From the data below, give the number of lines holding the word "материалы", with nothing else added.

START DATASET RECORDS

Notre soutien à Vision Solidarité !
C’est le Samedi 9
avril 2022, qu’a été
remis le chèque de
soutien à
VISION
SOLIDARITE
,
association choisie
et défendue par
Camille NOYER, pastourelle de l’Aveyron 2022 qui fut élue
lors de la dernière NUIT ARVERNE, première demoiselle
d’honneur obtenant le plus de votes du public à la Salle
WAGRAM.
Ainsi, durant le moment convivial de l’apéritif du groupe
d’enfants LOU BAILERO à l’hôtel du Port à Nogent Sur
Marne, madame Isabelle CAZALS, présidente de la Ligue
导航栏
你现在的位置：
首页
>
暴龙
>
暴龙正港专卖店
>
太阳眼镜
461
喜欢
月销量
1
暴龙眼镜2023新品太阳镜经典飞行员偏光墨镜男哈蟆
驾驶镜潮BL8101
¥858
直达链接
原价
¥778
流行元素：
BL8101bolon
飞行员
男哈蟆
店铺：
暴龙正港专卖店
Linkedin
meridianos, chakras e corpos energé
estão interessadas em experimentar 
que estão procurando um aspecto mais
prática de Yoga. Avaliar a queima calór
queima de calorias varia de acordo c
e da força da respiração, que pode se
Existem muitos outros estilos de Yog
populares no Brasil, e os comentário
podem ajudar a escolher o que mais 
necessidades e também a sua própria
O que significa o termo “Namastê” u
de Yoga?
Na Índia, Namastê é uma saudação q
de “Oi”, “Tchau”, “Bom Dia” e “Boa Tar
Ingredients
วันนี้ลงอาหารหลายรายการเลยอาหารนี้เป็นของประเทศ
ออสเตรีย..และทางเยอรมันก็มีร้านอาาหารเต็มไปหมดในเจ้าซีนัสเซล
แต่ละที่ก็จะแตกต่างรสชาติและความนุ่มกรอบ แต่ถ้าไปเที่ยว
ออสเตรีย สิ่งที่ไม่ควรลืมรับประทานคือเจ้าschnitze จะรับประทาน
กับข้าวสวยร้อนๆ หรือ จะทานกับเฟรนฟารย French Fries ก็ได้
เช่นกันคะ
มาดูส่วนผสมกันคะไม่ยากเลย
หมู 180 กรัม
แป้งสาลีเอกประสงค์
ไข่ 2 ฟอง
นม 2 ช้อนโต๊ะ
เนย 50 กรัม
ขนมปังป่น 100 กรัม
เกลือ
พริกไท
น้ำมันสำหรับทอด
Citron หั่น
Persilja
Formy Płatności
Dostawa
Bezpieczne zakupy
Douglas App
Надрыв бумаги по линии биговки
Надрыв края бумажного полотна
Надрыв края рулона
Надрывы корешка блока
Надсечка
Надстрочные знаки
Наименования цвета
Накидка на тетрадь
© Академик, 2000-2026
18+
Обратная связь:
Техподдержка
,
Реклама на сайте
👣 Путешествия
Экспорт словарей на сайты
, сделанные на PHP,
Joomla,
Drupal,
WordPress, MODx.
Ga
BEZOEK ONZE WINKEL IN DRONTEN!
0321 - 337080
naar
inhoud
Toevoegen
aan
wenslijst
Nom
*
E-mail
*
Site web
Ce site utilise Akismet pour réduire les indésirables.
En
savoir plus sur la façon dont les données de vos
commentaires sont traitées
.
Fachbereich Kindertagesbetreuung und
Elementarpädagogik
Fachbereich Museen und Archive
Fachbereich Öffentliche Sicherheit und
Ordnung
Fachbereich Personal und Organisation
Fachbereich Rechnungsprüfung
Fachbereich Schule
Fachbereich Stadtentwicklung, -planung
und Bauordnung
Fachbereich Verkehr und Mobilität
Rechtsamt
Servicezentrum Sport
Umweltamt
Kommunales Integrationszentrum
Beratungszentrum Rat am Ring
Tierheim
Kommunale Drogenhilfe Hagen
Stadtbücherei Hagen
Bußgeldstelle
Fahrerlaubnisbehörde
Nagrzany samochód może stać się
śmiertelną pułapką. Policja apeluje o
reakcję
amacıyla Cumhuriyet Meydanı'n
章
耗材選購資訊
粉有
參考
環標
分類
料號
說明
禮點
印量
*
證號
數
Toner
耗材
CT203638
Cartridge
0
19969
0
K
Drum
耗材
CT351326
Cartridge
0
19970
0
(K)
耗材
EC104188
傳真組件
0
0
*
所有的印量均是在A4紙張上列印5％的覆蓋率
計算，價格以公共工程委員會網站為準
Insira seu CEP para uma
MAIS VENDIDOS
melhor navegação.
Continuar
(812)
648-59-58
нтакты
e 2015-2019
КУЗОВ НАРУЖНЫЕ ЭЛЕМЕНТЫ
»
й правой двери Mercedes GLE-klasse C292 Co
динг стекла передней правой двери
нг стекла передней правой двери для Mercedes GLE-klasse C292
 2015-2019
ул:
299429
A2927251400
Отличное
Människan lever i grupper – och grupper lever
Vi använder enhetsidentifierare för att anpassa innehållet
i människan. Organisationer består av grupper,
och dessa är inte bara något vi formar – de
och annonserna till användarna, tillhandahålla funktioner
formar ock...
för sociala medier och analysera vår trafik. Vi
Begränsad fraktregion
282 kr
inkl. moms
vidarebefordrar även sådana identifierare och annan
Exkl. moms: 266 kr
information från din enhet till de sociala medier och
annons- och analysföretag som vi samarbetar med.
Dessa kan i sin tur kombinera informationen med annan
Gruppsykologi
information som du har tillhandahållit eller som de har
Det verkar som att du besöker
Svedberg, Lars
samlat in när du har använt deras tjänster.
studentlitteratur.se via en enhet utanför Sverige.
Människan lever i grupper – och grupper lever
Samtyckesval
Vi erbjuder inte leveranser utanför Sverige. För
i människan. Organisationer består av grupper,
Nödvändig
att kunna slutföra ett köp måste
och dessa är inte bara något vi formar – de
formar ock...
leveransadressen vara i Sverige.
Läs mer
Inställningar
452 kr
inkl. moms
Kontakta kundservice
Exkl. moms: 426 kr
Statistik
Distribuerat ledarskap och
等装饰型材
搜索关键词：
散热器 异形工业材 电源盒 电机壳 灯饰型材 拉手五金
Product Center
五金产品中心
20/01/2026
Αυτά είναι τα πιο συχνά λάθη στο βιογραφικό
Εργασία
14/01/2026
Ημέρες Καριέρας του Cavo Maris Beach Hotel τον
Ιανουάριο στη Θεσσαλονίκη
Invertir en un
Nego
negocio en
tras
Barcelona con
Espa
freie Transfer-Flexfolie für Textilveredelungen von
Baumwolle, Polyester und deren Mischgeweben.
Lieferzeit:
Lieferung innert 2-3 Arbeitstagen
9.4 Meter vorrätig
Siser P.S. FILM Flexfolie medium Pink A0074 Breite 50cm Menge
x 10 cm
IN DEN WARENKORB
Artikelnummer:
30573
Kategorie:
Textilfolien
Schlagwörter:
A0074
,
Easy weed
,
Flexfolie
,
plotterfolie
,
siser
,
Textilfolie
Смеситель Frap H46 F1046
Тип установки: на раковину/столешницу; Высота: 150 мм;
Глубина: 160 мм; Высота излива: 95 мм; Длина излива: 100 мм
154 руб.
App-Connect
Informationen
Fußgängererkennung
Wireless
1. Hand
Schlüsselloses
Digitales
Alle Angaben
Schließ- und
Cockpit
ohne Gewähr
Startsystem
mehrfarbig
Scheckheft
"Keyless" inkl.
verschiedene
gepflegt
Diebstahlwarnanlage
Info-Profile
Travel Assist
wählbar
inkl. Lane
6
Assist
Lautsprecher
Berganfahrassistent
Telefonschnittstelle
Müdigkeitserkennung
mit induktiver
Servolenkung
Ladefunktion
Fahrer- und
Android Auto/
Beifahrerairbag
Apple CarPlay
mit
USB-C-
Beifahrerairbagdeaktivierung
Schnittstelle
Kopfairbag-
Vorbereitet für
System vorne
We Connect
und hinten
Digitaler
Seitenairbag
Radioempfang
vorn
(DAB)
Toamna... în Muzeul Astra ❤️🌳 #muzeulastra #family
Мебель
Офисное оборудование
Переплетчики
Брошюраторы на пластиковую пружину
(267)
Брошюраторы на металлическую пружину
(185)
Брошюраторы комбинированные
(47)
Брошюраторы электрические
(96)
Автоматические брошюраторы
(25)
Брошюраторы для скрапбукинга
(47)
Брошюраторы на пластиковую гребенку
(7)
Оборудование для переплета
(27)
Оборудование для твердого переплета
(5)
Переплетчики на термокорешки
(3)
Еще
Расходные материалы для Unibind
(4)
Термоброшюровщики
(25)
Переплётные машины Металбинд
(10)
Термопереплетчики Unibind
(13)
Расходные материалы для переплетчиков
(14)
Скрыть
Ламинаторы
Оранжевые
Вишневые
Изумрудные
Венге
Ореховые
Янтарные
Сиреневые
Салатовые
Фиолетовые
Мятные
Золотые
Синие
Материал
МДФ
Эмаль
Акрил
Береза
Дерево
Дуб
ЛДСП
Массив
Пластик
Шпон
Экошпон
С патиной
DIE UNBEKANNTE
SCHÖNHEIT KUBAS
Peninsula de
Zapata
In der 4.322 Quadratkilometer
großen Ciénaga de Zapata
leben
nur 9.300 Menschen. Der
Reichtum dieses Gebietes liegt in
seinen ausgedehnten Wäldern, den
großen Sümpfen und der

END DATASET RECORDS

OUTPUT OF THE EXERCISE:
2